Table 1. Co-expression data information contained in PLANEX

All of the raw data (in CEL file format) were downloaded through programmatic access to GEO ( http://www.ncbi.nlm.nih.gov/geo/info/geo_paccess.html webcite). We terminated GEO Series (GSEs) that included truncated GEO Sample (GSM). The cross platform GSMs were also terminated, including GSE13641 (Rorippa amphibia expression profile on Arabidopsis thaliana Affymetrix GeneChip platform; GPL198). We also collected raw data, with the exclusion of subspecies expression data, including Glycine soja on the Glycine max platform (GPL4592; e.g. GSE20323) and Arabidopsis lyrata subsp. petraea and Arabidopsis halleri on the Arabidopsis thaliana Affymetrix GeneChip platform (GPL198; e.g. GSE5738).

The CEL files were used for summarizing probe sets, which were the results of the intensity calculations on the chip pixel value. All expression levels were analyzed using background subtraction, normalization and summarizing probe sets. We estimated quantile normalization using an RMA algorithm for detecting the background information. All microarrays were computed probe sets that summarized each of the eight species using Affymetrix Power Tools [26].

Implementation

The gene co-expression data were entered in the PLANEX system by pre-implementation. The data were implemented with expression probe set summarizing data. We provided PCCs to assess the extent of gene co-expression, and we developed novel C++ codes to generate co-expression data. The pairwise co-expression calculations did not require heavy CPU power, but numerous CPUs helped reduce calculation time. We used the GAIA system at the Supercomputing Center of the Korea Institute of Science and Technology Information, [27] which contained 1536 CPU cores.
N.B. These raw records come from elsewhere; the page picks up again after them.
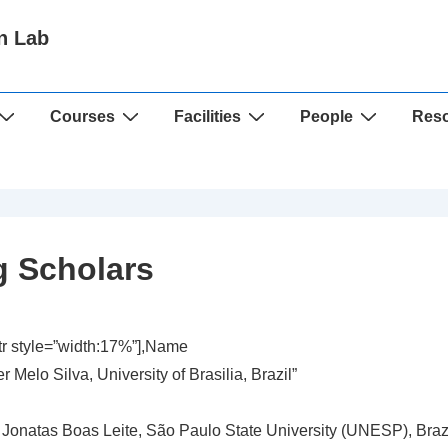
n Lab
Courses
Facilities
People
Res
ng Scholars
ttr style=”width:17%”],Name
r Melo Silva, University of Brasilia, Brazil”
 Jonatas Boas Leite, São Paulo State University (UNESP), Brazi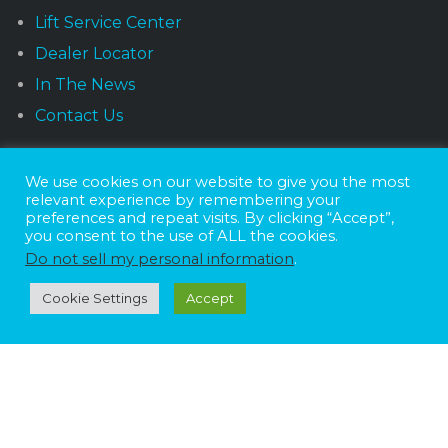
Lift Service Center
Dealer Locator
In The News
Contact Us
NEWSLETTER
We use cookies on our website to give you the most
relevant experience by remembering your
preferences and repeat visits. By clicking “Accept”,
you consent to the use of ALL the cookies.
Do not sell my personal information
.
Receive the latest news and offers monthly.
Cookie Settings
Accept
Sunset Vans © 2026
DBE Policy Statement
Privacy Policy
Join The Team
Website Design by
Web Style Marketing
The GAIA system is based on Advanced Interactive eXecutive (AIX) by IBM, which supports Message Passing Interface (MPI) [28]. Our unique C++ code supported MPI and co-expression data were estimated by 512 CPU cores. To retrieve co-expression data, we set thresholds for co-expression values. To specify positive (top 1% of PCCs) and negative (bottom 1% PCCs) values for co-expressed gene sets, the distribution of random gene pairs was assessed by PCCs (Figure  1). The number of random gene pairs corresponded to the number of probes on the array (Table  2).

thumbnailFigure 1. Frequency distribution of PCCs of randomly selected gene pairs.

Table 2. The thresholds for co-expression values

Clustering

For clustering, the gene expression values were used for analysis. We applied the k-mean clustering method to the expression data, which assigned each point to the cluster whose center was nearest [29]. We used the PCA to determine the number of cluster k. The PCA was conducted using CLUSTER, so that the clusters were ordered and chosen to maximally explain the remaining variance in data vectors [1]. Consequently, the k-mean clusters were analyzed with the number of clusters in each species. The large amount of expression data required long-term clustering time. Therefore, we compiled the Parallel K-mean Data Clustering code [30], which was executed on the AIX supercomputer system with MPI. The k-mean algorithm provided nodes of the co-expression network in PLANEX.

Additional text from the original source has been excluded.